| PROMPT |
Once you find the line with "Información nutricional" in the data that follows, repeat it and every line after it exactly, through the line with "Leche y derivados".

| DATA FOR ANALYSIS |

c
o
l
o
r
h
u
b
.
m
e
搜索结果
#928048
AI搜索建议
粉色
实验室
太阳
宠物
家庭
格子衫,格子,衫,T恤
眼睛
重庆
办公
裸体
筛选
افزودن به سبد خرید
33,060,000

* * *

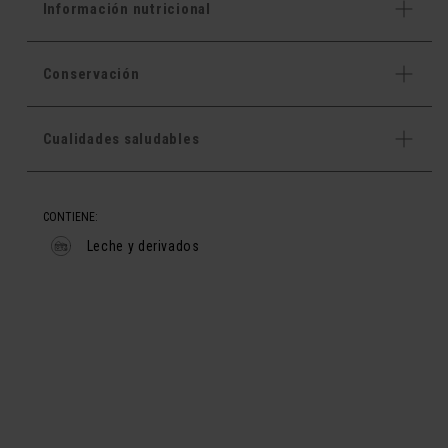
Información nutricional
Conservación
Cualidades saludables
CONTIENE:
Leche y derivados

--

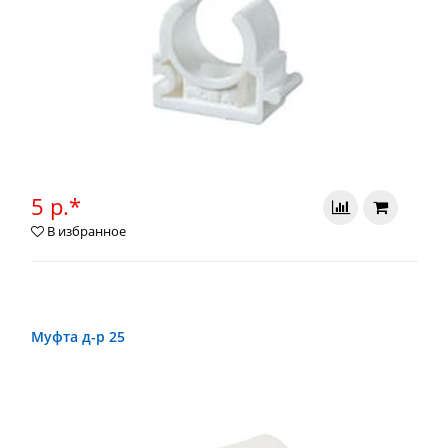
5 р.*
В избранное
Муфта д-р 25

| RESULT OF THE TASK |
Información nutricional
Conservación
Cualidades saludables
CONTIENE:
Leche y derivados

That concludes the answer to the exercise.